Page segmentation data:
►

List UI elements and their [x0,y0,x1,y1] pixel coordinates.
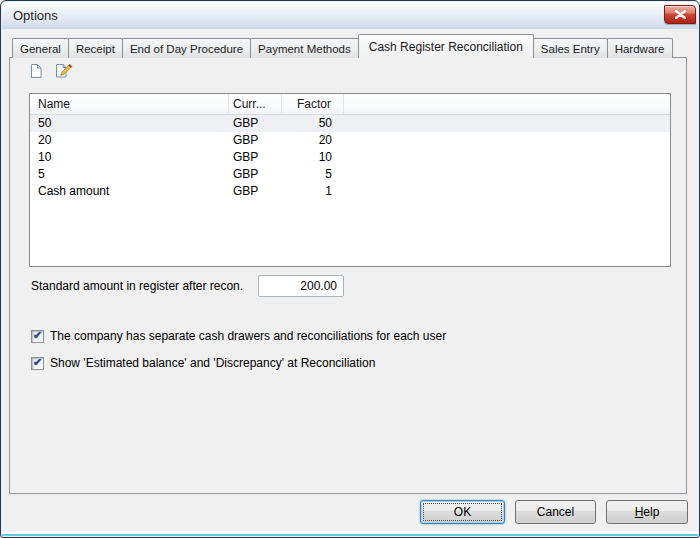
column-header-factor[interactable]: Factor [282,94,344,114]
checkbox-separate-cash-drawers[interactable]: ✔ The company has separate cash drawers … [31,329,446,343]
list-row-20[interactable]: 20 GBP 20 [30,132,670,149]
list-row-cash-amount[interactable]: Cash amount GBP 1 [30,183,670,200]
focus-ring [423,503,502,521]
window-title: Options [13,8,58,23]
cell-factor: 20 [282,132,344,149]
cell-currency: GBP [229,115,282,132]
cell-factor: 10 [282,149,344,166]
new-denomination-button[interactable] [25,61,47,81]
help-button-label: Help [635,505,660,519]
frame-edge-left [2,29,4,531]
close-icon [675,10,686,19]
help-button[interactable]: Help [606,500,688,524]
cell-name: 50 [30,115,229,132]
checkbox-label: The company has separate cash drawers an… [50,329,446,343]
tab-bar: General Receipt End of Day Procedure Pay… [12,34,672,58]
cell-name: 5 [30,166,229,183]
cell-currency: GBP [229,132,282,149]
tab-payment-methods[interactable]: Payment Methods [250,38,359,58]
tab-cash-register-reconciliation[interactable]: Cash Register Reconciliation [358,34,534,58]
frame-edge-bottom [2,531,698,536]
standard-amount-input[interactable] [258,275,344,297]
tab-hardware[interactable]: Hardware [607,38,673,58]
edit-denomination-button[interactable] [52,61,74,81]
cancel-button-label: Cancel [537,505,574,519]
frame-edge-right [696,29,698,531]
cell-name: 20 [30,132,229,149]
list-row-10[interactable]: 10 GBP 10 [30,149,670,166]
cell-currency: GBP [229,166,282,183]
checkbox-box: ✔ [31,330,44,343]
tab-receipt[interactable]: Receipt [68,38,123,58]
list-row-50[interactable]: 50 GBP 50 [30,115,670,132]
standard-amount-label: Standard amount in register after recon. [31,279,243,293]
cell-factor: 5 [282,166,344,183]
edit-pencil-icon [54,63,73,79]
column-header-currency[interactable]: Curr... [229,94,282,114]
tab-sales-entry[interactable]: Sales Entry [533,38,608,58]
denominations-list: Name Curr... Factor 50 GBP 50 20 GBP 20 … [29,93,671,267]
new-document-icon [28,63,44,79]
titlebar[interactable]: Options [2,2,698,29]
cell-currency: GBP [229,183,282,200]
cell-currency: GBP [229,149,282,166]
ok-button[interactable]: OK [420,500,505,524]
column-header-filler [344,94,670,114]
checkbox-label: Show 'Estimated balance' and 'Discrepanc… [50,356,375,370]
options-dialog: Options General Receipt End of Day Proce… [0,0,700,538]
list-header: Name Curr... Factor [30,94,670,115]
checkbox-show-estimated-balance[interactable]: ✔ Show 'Estimated balance' and 'Discrepa… [31,356,375,370]
cancel-button[interactable]: Cancel [515,500,596,524]
check-icon: ✔ [33,357,42,368]
cell-factor: 50 [282,115,344,132]
close-button[interactable] [664,5,696,24]
checkbox-box: ✔ [31,357,44,370]
cell-name: Cash amount [30,183,229,200]
tab-end-of-day-procedure[interactable]: End of Day Procedure [122,38,251,58]
tab-general[interactable]: General [12,38,69,58]
list-row-5[interactable]: 5 GBP 5 [30,166,670,183]
check-icon: ✔ [33,330,42,341]
column-header-name[interactable]: Name [30,94,229,114]
cell-factor: 1 [282,183,344,200]
cell-name: 10 [30,149,229,166]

◄

Return each record above as it stands. Pictures stay out.

▶ _Result of the task_:
List UI elements and their [x0,y0,x1,y1] pixel coordinates.
column-header-factor[interactable]: Factor [282,94,344,114]
checkbox-separate-cash-drawers[interactable]: ✔ The company has separate cash drawers … [31,329,446,343]
list-row-20[interactable]: 20 GBP 20 [30,132,670,149]
list-row-cash-amount[interactable]: Cash amount GBP 1 [30,183,670,200]
focus-ring [423,503,502,521]
window-title: Options [13,8,58,23]
cell-factor: 20 [282,132,344,149]
cell-currency: GBP [229,115,282,132]
cell-factor: 10 [282,149,344,166]
new-denomination-button[interactable] [25,61,47,81]
help-button-label: Help [635,505,660,519]
frame-edge-left [2,29,4,531]
close-icon [675,10,686,19]
help-button[interactable]: Help [606,500,688,524]
cell-name: 50 [30,115,229,132]
checkbox-label: The company has separate cash drawers an… [50,329,446,343]
tab-bar: General Receipt End of Day Procedure Pay… [12,34,672,58]
cell-name: 5 [30,166,229,183]
cell-currency: GBP [229,132,282,149]
tab-payment-methods[interactable]: Payment Methods [250,38,359,58]
tab-cash-register-reconciliation[interactable]: Cash Register Reconciliation [358,34,534,58]
frame-edge-bottom [2,531,698,536]
standard-amount-input[interactable] [258,275,344,297]
tab-hardware[interactable]: Hardware [607,38,673,58]
edit-denomination-button[interactable] [52,61,74,81]
cancel-button-label: Cancel [537,505,574,519]
frame-edge-right [696,29,698,531]
cell-name: 20 [30,132,229,149]
list-row-10[interactable]: 10 GBP 10 [30,149,670,166]
cell-currency: GBP [229,166,282,183]
checkbox-box: ✔ [31,330,44,343]
tab-receipt[interactable]: Receipt [68,38,123,58]
list-row-50[interactable]: 50 GBP 50 [30,115,670,132]
standard-amount-label: Standard amount in register after recon. [31,279,243,293]
cell-factor: 5 [282,166,344,183]
edit-pencil-icon [54,63,73,79]
column-header-currency[interactable]: Curr... [229,94,282,114]
tab-sales-entry[interactable]: Sales Entry [533,38,608,58]
denominations-list: Name Curr... Factor 50 GBP 50 20 GBP 20 … [29,93,671,267]
new-document-icon [28,63,44,79]
titlebar[interactable]: Options [2,2,698,29]
cell-currency: GBP [229,183,282,200]
cell-currency: GBP [229,149,282,166]
ok-button[interactable]: OK [420,500,505,524]
column-header-filler [344,94,670,114]
checkbox-label: Show 'Estimated balance' and 'Discrepanc… [50,356,375,370]
options-dialog: Options General Receipt End of Day Proce… [0,0,700,538]
list-header: Name Curr... Factor [30,94,670,115]
checkbox-show-estimated-balance[interactable]: ✔ Show 'Estimated balance' and 'Discrepa… [31,356,375,370]
cancel-button[interactable]: Cancel [515,500,596,524]
check-icon: ✔ [33,357,42,368]
cell-factor: 50 [282,115,344,132]
close-button[interactable] [664,5,696,24]
checkbox-box: ✔ [31,357,44,370]
cell-name: Cash amount [30,183,229,200]
tab-end-of-day-procedure[interactable]: End of Day Procedure [122,38,251,58]
tab-general[interactable]: General [12,38,69,58]
list-row-5[interactable]: 5 GBP 5 [30,166,670,183]
check-icon: ✔ [33,330,42,341]
column-header-name[interactable]: Name [30,94,229,114]
cell-factor: 1 [282,183,344,200]
cell-name: 10 [30,149,229,166]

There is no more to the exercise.